Every line of the records counts; transcribe each one exactly.
━━ Records for processing
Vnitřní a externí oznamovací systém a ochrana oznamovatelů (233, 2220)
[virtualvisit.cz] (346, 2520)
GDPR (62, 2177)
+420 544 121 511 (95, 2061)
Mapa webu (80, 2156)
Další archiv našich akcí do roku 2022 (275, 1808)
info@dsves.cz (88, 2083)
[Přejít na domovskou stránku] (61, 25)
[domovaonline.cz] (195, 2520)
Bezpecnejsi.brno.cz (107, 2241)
━━━━
§ **Response to the task**:
Vnitřní a externí oznamovací systém a ochrana oznamovatelů (233, 2220)
[virtualvisit.cz] (346, 2520)
GDPR (62, 2177)
+420 544 121 511 (95, 2061)
Mapa webu (80, 2156)
Další archiv našich akcí do roku 2022 (275, 1808)
info@dsves.cz (88, 2083)
[Přejít na domovskou stránku] (61, 25)
[domovaonline.cz] (195, 2520)
Bezpecnejsi.brno.cz (107, 2241)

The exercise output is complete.